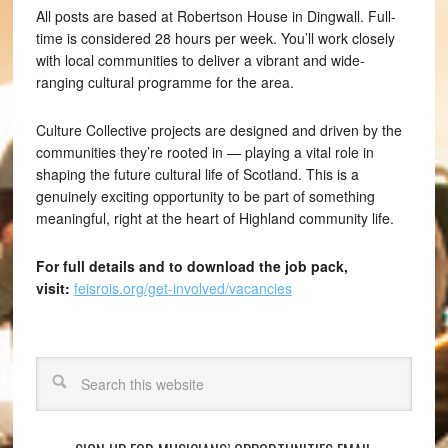
All posts are based at Robertson House in Dingwall. Full-
time is considered 28 hours per week. You’ll work closely
with local communities to deliver a vibrant and wide-
ranging cultural programme for the area.
Culture Collective projects are designed and driven by the
communities they’re rooted in — playing a vital role in
shaping the future cultural life of Scotland. This is a
genuinely exciting opportunity to be part of something
meaningful, right at the heart of Highland community life.
For full details and to download the job pack,
visit:
feisrois.org/get-involved/vacancies
Search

YOUR OBJECTIVE:
All that is needed is the line containing "For full details" and each line after it to the end of the data above, set down exactly.

OUTPUT OF THE TASK:
For full details and to download the job pack,
visit:
feisrois.org/get-involved/vacancies
Search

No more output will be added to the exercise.